Data Mining is concerned with the discovery of patterns and relations
in large collections of data. Most current-day data mining algorithms can
only handle data with a fixed structure, where the data schema is defined in advance.
However, data on the web and bioinformatics databases often lack such a regular structure.
We call such data semi-structured.
The MISTA project aims at mining this type of data.

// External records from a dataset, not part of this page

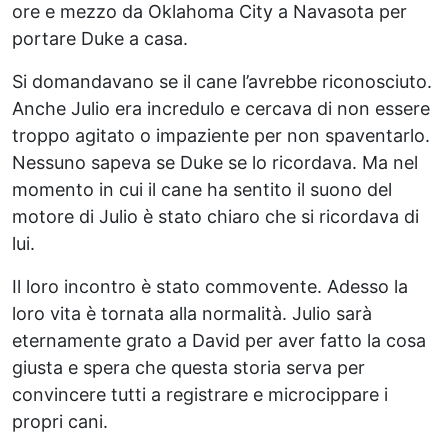
ore e mezzo da Oklahoma City a Navasota per
portare Duke a casa.
Si domandavano se il cane l’avrebbe riconosciuto.
Anche Julio era incredulo e cercava di non essere
troppo agitato o impaziente per non spaventarlo.
Nessuno sapeva se Duke se lo ricordava. Ma nel
momento in cui il cane ha sentito il suono del
motore di Julio è stato chiaro che si ricordava di
lui.
Il loro incontro è stato commovente. Adesso la
loro vita è tornata alla normalità. Julio sarà
eternamente grato a David per aver fatto la cosa
giusta e spera che questa storia serva per
convincere tutti a registrare e microcippare i
propri cani.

Since in normal databases all data items share the same structure, the structure
of the data items plays no role in standard data mining. For semi-structured
databases, however, the structure of an individual data item encodes an important
part of its semantics. Therefore, mining for patterns and models in the structure
of the data, e.g., for frequent substructures, is an important aspect of mining
semi-structured databases. In that respect, semi-structured data mining is close
to multi-relational data mining and Inductive Logic Programming: in
both cases patterns have structure.
The aim of the project is to develop algorithms
that discover rules or patterns from large collections of semi-structured data.
We will focus on the discovery of patterns that represent interactions between entities,
like frequent sub-trees and frequent sub-graphs. These can be seen as
generalizations of frequent item sets, which form the basis of the popular
association rule algorithms.
For example,
for data stored in tree structured XML documents (widely occurring in practice),
instead of discovering frequent item sets one would like to discover frequent (sub-)trees.

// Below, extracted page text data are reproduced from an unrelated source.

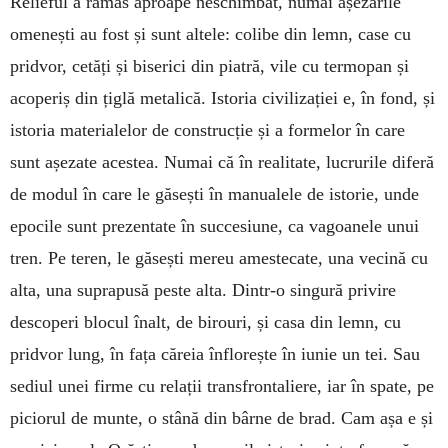
Relieful a rămas aproape neschimbat, numai așezările
omenești au fost și sunt altele: colibe din lemn, case cu
pridvor, cetăți și biserici din piatră, vile cu termopan și
acoperiș din țiglă metalică. Istoria civilizației e, în fond, și
istoria materialelor de construcție și a formelor în care
sunt așezate acestea. Numai că în realitate, lucrurile diferă
de modul în care le găsești în manualele de istorie, unde
epocile sunt prezentate în succesiune, ca vagoanele unui
tren. Pe teren, le găsești mereu amestecate, una vecină cu
alta, una suprapusă peste alta. Dintr-o singură privire
descoperi blocul înalt, de birouri, și casa din lemn, cu
pridvor lung, în fața căreia înflorește în iunie un tei. Sau
sediul unei firme cu relații transfrontaliere, iar în spate, pe
piciorul de munte, o stână din bârne de brad. Cam așa e și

Frequent trees give a feeling for the general information content in the database: it is
a way of summarizing the data. This information can then be used to formulate
queries, as a guideline for building indexes, as a basis for
structure based clustering and for discovering access patterns.

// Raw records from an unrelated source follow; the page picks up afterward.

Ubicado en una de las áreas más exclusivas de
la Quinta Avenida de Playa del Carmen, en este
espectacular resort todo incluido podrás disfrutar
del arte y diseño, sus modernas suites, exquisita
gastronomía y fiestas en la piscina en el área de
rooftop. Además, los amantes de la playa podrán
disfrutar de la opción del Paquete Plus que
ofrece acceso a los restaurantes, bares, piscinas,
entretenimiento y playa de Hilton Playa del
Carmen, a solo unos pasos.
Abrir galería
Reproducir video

Another example arises in the analysis of
accesslogs from webservers, where the behavior
of visitors produces lots of different trees (graphs) that can
be examined with respect to the occurrence of frequent patterns.
The project is divided into two parts: one which focuses on the algorithms for
finding frequent trees and graphs (main location: Leiden), and one which aims at the employment of
user-defined constraints and condensed representations (main location: Utrecht).
PhD Position 1: Algorithms for frequent trees and graphs (Leiden)
Finding frequent sub-trees is not straightforward.
First one has to decide on the type of trees and on a notion of inclusion on trees.
Here are several possibilities that will heavily influence the algorithm.
For example, are the elements in the tree ordered or not? Do we consider sets or
multi-sets? When do we consider a tree to
be a sub-tree of another tree?
In this context, it is also possible to consider graphs.
The occurrence of cycles may complicate the matter further.
(For example, in a movie database
a director may serve as an actor in his/her own movie.)
There is an interesting link with the theory of parallel processes
which can be further exploited.
Checking of the inclusion relation should be performed as efficiently as possible: speed is an important issue.
The actual mining algorithm should be a balance
between generation of candidate trees,
pruning of the search space
and checking of the inclusion of candidate trees on all
elements of the database.
Assumptions about the size of the database will also influence the algorithm.
For example, algorithms simplify if one can assume that one can store inclusion
information. Also, the fact that the whole database may or may not fit in main memory,
necessitates different approaches.
The actual performance of the different algorithms
needs to be understood by means of
a thorough theoretical analysis.
PhD Position 2: Constraints and condensed representations (Utrecht)
In many cases, a substantial part of the patterns generated
by frequent pattern mining algorithms is of little or no interest to the user.
Hiding or even eliminating such results is clearly beneficial.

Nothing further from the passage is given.